RetrievalQA does not identify correct context from document

Hi! I greatly enjoyed this course and am excited to get started with building LLM apps. Could someone please offer some guidance?

I’m using the RetrievalQA chain with retriever that’s created based on a vectorstore index. I’m using the ChatOpenAI llm and OpenAIEmbeddings.

I am able to query the chain and obtain many accurate results. However, the model cannot answer some questions that are clearly answered within the documents. When I run the chain in LangChain debug mode, I can see that the chain is not identifying the correct context from the document.

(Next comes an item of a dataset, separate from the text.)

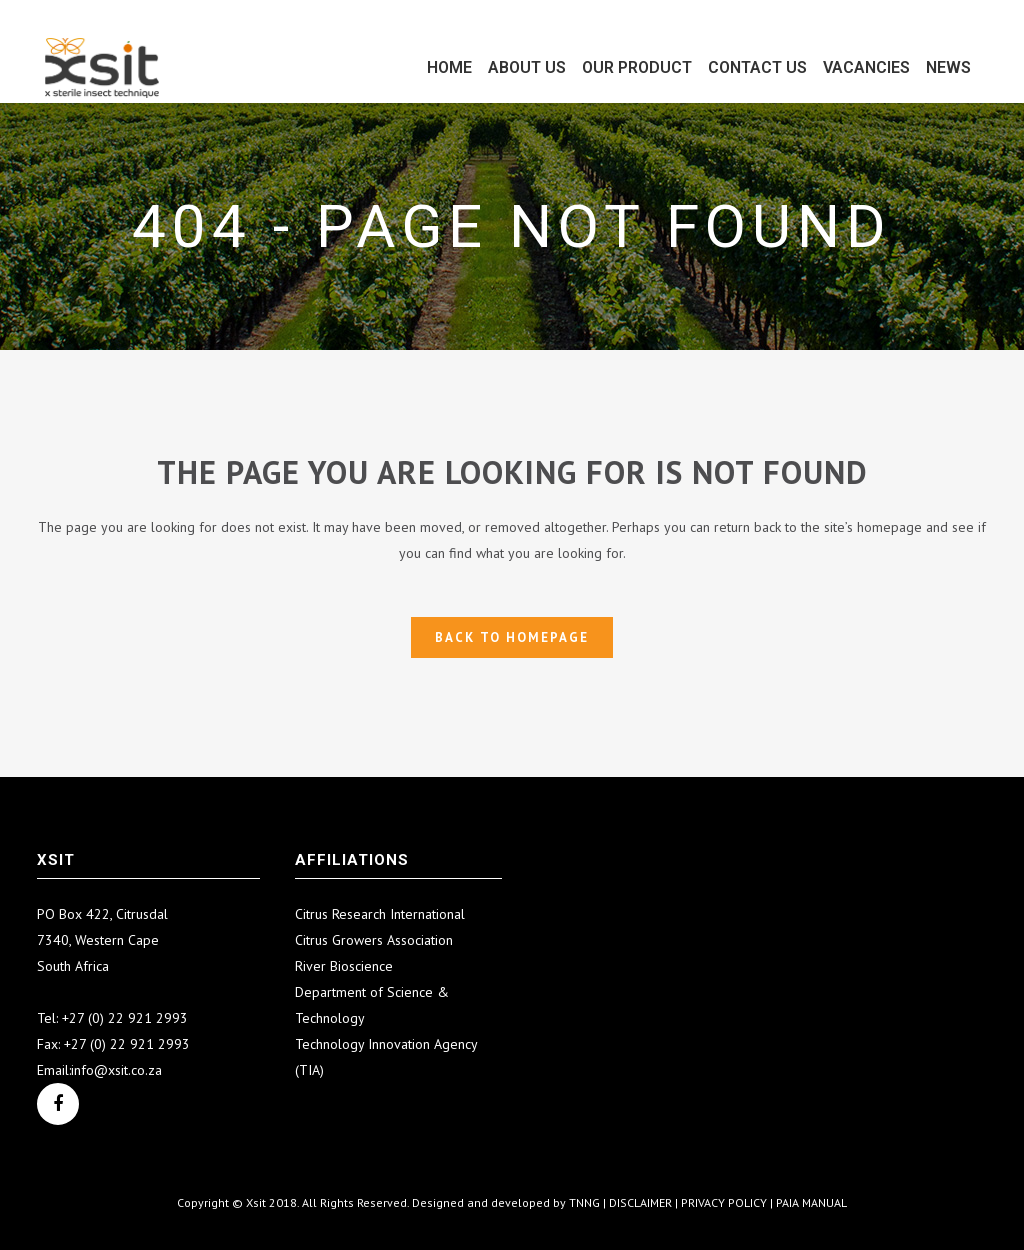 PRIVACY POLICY (724, 1202)
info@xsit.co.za (116, 1070)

  • What “knobs” can I use to help the RetrievalQA chain do a better job of identifying the correct context from the document (in my case, a PDF)?
    • I have tried several vectorstores.
    • I uploaded the same document to the tool ChatDOC. ChatDOC is able to identify the correct context (the relevant text is highlighted in their UI) and correctly answer the question.
  • Does anyone have tips for using RetrievalQA to answer questions based on a data that’s found within a table?
    • I am looking at a PDF that is a quarterly earnings report. I would like the model to read and understand the financial statements.
    • Note: This is helpful for the next steps of my project; the answer to the question that I’m currently asking using RetrievalQA is written in plain text on the first page of the document. I am not sure why the statement is not being identified as relevant context.